[Problem statement] All lines after the one containing "Segment right lung upper lobe.", together with that line itself, should be written out exactly, down to the last line of the entries below.

Stored data entries:
★ ★ ★ ★ ★ ★ ★
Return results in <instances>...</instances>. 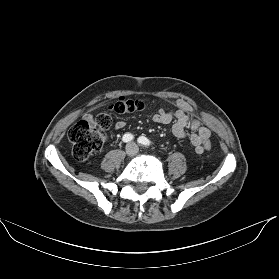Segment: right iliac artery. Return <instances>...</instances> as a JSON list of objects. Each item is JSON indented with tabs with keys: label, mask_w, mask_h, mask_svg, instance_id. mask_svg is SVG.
Listing matches in <instances>:
<instances>
[{
	"label": "right iliac artery",
	"mask_w": 279,
	"mask_h": 279,
	"mask_svg": "<svg viewBox=\"0 0 279 279\" xmlns=\"http://www.w3.org/2000/svg\"><path fill=\"white\" fill-rule=\"evenodd\" d=\"M133 135L132 134H125L124 136H123V141L124 142H130V141H132L133 140Z\"/></svg>",
	"instance_id": "82829eb1"
}]
</instances>
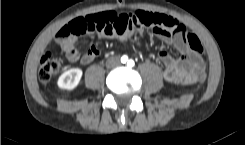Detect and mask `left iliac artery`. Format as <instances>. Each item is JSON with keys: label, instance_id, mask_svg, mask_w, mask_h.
<instances>
[{"label": "left iliac artery", "instance_id": "1", "mask_svg": "<svg viewBox=\"0 0 245 145\" xmlns=\"http://www.w3.org/2000/svg\"><path fill=\"white\" fill-rule=\"evenodd\" d=\"M134 64H135V63H134L133 60H129L128 63H127L128 67H133Z\"/></svg>", "mask_w": 245, "mask_h": 145}]
</instances>
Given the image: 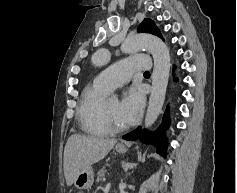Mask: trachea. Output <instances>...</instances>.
<instances>
[{
	"label": "trachea",
	"mask_w": 237,
	"mask_h": 193,
	"mask_svg": "<svg viewBox=\"0 0 237 193\" xmlns=\"http://www.w3.org/2000/svg\"><path fill=\"white\" fill-rule=\"evenodd\" d=\"M144 74L145 75H150V72L149 71H145Z\"/></svg>",
	"instance_id": "obj_1"
}]
</instances>
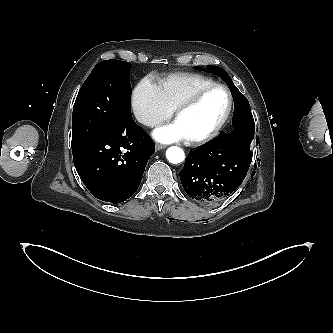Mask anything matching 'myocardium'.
Returning a JSON list of instances; mask_svg holds the SVG:
<instances>
[{
    "instance_id": "myocardium-1",
    "label": "myocardium",
    "mask_w": 333,
    "mask_h": 333,
    "mask_svg": "<svg viewBox=\"0 0 333 333\" xmlns=\"http://www.w3.org/2000/svg\"><path fill=\"white\" fill-rule=\"evenodd\" d=\"M223 89L225 90V92L227 93L228 96V105H227V109L225 114L223 115V117L221 118V120L219 121V123L208 133L199 136V137H195V138H187V141L191 144V145H202L205 143H208L210 141H212L213 139H215L220 132L223 130V128L225 127V125L227 124L231 114H232V110H233V105H234V99H233V95L231 90L224 84L221 83H213L207 86L202 87L201 89H199L198 91H196L193 95H191L188 99H186L184 102H182L176 109L174 112V119L176 120L182 113H184L185 111L191 109L192 107H194L196 104H198V102L210 91L214 90V89Z\"/></svg>"
}]
</instances>
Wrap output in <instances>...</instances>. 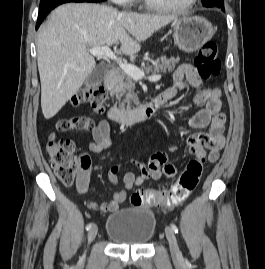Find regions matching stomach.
<instances>
[{"mask_svg":"<svg viewBox=\"0 0 265 269\" xmlns=\"http://www.w3.org/2000/svg\"><path fill=\"white\" fill-rule=\"evenodd\" d=\"M171 28L175 44L187 53L200 49L215 32L211 22L201 16L178 17Z\"/></svg>","mask_w":265,"mask_h":269,"instance_id":"stomach-1","label":"stomach"}]
</instances>
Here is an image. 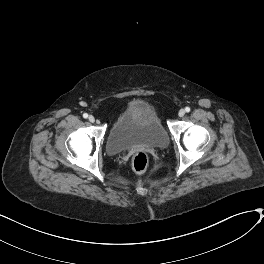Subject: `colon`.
I'll list each match as a JSON object with an SVG mask.
<instances>
[{
  "instance_id": "colon-1",
  "label": "colon",
  "mask_w": 264,
  "mask_h": 264,
  "mask_svg": "<svg viewBox=\"0 0 264 264\" xmlns=\"http://www.w3.org/2000/svg\"><path fill=\"white\" fill-rule=\"evenodd\" d=\"M148 166V155L144 151L136 153L132 159V167L138 172L142 173Z\"/></svg>"
}]
</instances>
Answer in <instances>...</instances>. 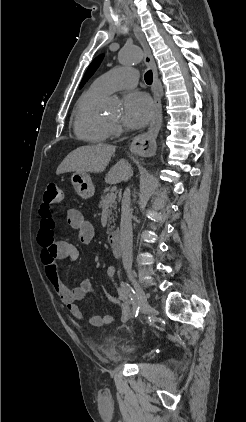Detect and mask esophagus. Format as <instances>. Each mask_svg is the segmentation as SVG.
I'll list each match as a JSON object with an SVG mask.
<instances>
[{
  "mask_svg": "<svg viewBox=\"0 0 246 422\" xmlns=\"http://www.w3.org/2000/svg\"><path fill=\"white\" fill-rule=\"evenodd\" d=\"M134 33L144 50V63L153 72L152 91L154 95L155 110L148 131L134 138L130 145V150L133 153L146 156L153 154L156 149V138L162 126V104L158 89V71L151 49L138 26H134Z\"/></svg>",
  "mask_w": 246,
  "mask_h": 422,
  "instance_id": "obj_1",
  "label": "esophagus"
}]
</instances>
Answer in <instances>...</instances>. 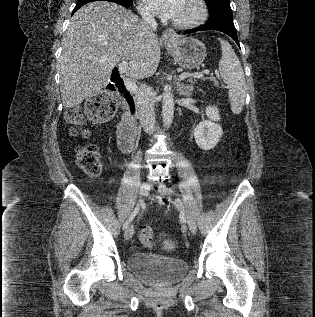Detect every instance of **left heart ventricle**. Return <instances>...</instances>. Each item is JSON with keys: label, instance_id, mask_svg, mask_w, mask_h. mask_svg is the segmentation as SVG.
Segmentation results:
<instances>
[{"label": "left heart ventricle", "instance_id": "left-heart-ventricle-1", "mask_svg": "<svg viewBox=\"0 0 315 317\" xmlns=\"http://www.w3.org/2000/svg\"><path fill=\"white\" fill-rule=\"evenodd\" d=\"M198 9L194 0H183L177 15L173 18L176 21H188L197 15Z\"/></svg>", "mask_w": 315, "mask_h": 317}]
</instances>
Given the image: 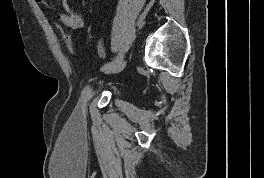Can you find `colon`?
Masks as SVG:
<instances>
[{
	"label": "colon",
	"mask_w": 264,
	"mask_h": 178,
	"mask_svg": "<svg viewBox=\"0 0 264 178\" xmlns=\"http://www.w3.org/2000/svg\"><path fill=\"white\" fill-rule=\"evenodd\" d=\"M62 38H63L67 48L69 49V51L72 54H75L76 53L75 47L73 45V42H72V39H71L70 35H68L67 33L62 32Z\"/></svg>",
	"instance_id": "obj_1"
}]
</instances>
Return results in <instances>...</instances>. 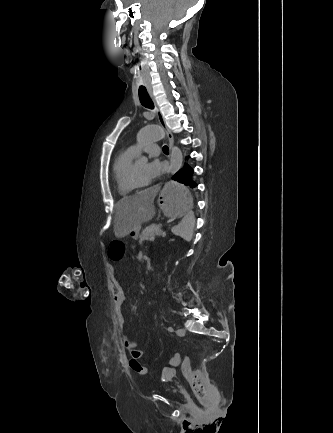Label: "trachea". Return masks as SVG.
Returning a JSON list of instances; mask_svg holds the SVG:
<instances>
[{
    "mask_svg": "<svg viewBox=\"0 0 333 433\" xmlns=\"http://www.w3.org/2000/svg\"><path fill=\"white\" fill-rule=\"evenodd\" d=\"M139 99H140L141 104L144 107L149 108V109H154V104H153L152 100L150 99V96H149L146 88L143 86H141L139 88ZM163 151L165 153H168V147L166 145L163 147Z\"/></svg>",
    "mask_w": 333,
    "mask_h": 433,
    "instance_id": "trachea-1",
    "label": "trachea"
}]
</instances>
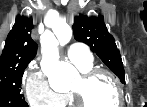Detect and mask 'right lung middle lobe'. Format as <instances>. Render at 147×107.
<instances>
[{"label":"right lung middle lobe","mask_w":147,"mask_h":107,"mask_svg":"<svg viewBox=\"0 0 147 107\" xmlns=\"http://www.w3.org/2000/svg\"><path fill=\"white\" fill-rule=\"evenodd\" d=\"M25 68L0 75V107H29L20 94Z\"/></svg>","instance_id":"obj_1"}]
</instances>
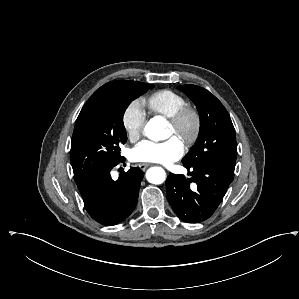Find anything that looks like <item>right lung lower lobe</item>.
<instances>
[{
  "mask_svg": "<svg viewBox=\"0 0 299 299\" xmlns=\"http://www.w3.org/2000/svg\"><path fill=\"white\" fill-rule=\"evenodd\" d=\"M94 172L76 183L89 215L103 225H115L125 220L133 211L144 173L138 167L122 172L118 180L110 171L119 163Z\"/></svg>",
  "mask_w": 299,
  "mask_h": 299,
  "instance_id": "98d812e1",
  "label": "right lung lower lobe"
}]
</instances>
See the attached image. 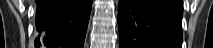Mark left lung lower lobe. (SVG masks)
I'll use <instances>...</instances> for the list:
<instances>
[{"label":"left lung lower lobe","mask_w":213,"mask_h":48,"mask_svg":"<svg viewBox=\"0 0 213 48\" xmlns=\"http://www.w3.org/2000/svg\"><path fill=\"white\" fill-rule=\"evenodd\" d=\"M183 0H120V48H181Z\"/></svg>","instance_id":"obj_1"}]
</instances>
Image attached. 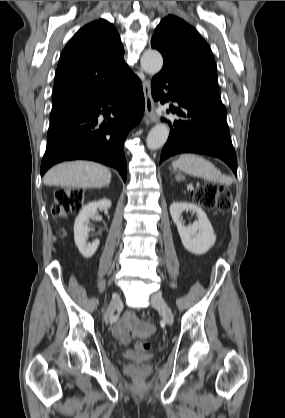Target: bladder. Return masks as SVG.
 <instances>
[{
    "label": "bladder",
    "mask_w": 285,
    "mask_h": 418,
    "mask_svg": "<svg viewBox=\"0 0 285 418\" xmlns=\"http://www.w3.org/2000/svg\"><path fill=\"white\" fill-rule=\"evenodd\" d=\"M151 355L148 353H139L134 350H129L124 353V358L132 363L146 362L151 359Z\"/></svg>",
    "instance_id": "bladder-1"
}]
</instances>
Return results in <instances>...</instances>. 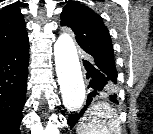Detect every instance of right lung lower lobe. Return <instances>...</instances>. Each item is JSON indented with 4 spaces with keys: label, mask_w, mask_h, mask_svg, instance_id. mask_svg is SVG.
Listing matches in <instances>:
<instances>
[{
    "label": "right lung lower lobe",
    "mask_w": 153,
    "mask_h": 134,
    "mask_svg": "<svg viewBox=\"0 0 153 134\" xmlns=\"http://www.w3.org/2000/svg\"><path fill=\"white\" fill-rule=\"evenodd\" d=\"M28 62L29 42L0 55V134H20Z\"/></svg>",
    "instance_id": "98d812e1"
}]
</instances>
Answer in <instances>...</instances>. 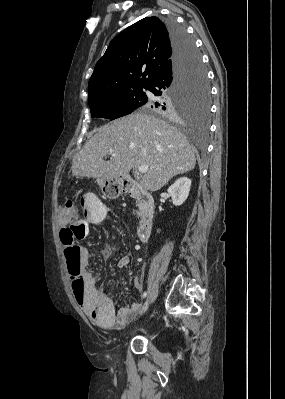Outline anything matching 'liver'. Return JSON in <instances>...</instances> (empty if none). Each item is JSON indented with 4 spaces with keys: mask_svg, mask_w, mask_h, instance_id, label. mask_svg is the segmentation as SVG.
Returning a JSON list of instances; mask_svg holds the SVG:
<instances>
[{
    "mask_svg": "<svg viewBox=\"0 0 285 399\" xmlns=\"http://www.w3.org/2000/svg\"><path fill=\"white\" fill-rule=\"evenodd\" d=\"M116 156L104 161V156ZM197 150L174 126L142 112L116 119L97 130L72 160V174L111 179L127 177L132 168L147 165L141 186L160 190L176 175L194 169Z\"/></svg>",
    "mask_w": 285,
    "mask_h": 399,
    "instance_id": "1",
    "label": "liver"
}]
</instances>
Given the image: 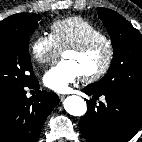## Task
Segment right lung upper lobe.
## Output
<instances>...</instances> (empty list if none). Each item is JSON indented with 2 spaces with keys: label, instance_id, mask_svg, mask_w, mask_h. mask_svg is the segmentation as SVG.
<instances>
[{
  "label": "right lung upper lobe",
  "instance_id": "right-lung-upper-lobe-1",
  "mask_svg": "<svg viewBox=\"0 0 142 142\" xmlns=\"http://www.w3.org/2000/svg\"><path fill=\"white\" fill-rule=\"evenodd\" d=\"M8 18H10V17H8ZM8 18H7V19H8ZM1 99H3V98H2V97H0V100H1Z\"/></svg>",
  "mask_w": 142,
  "mask_h": 142
}]
</instances>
★ ★ ★ ★ ★ ★ ★
[Exercise response]
Segment right lung upper lobe.
## Output
<instances>...</instances> (empty list if none). Each item is JSON indented with 2 spaces with keys: label, instance_id, mask_svg, mask_w, mask_h. mask_svg is the segmentation as SVG.
<instances>
[{
  "label": "right lung upper lobe",
  "instance_id": "right-lung-upper-lobe-1",
  "mask_svg": "<svg viewBox=\"0 0 142 142\" xmlns=\"http://www.w3.org/2000/svg\"><path fill=\"white\" fill-rule=\"evenodd\" d=\"M8 18H10V17H8ZM8 18H7V19H8ZM1 99H3V98H2V97H0V100H1Z\"/></svg>",
  "mask_w": 142,
  "mask_h": 142
}]
</instances>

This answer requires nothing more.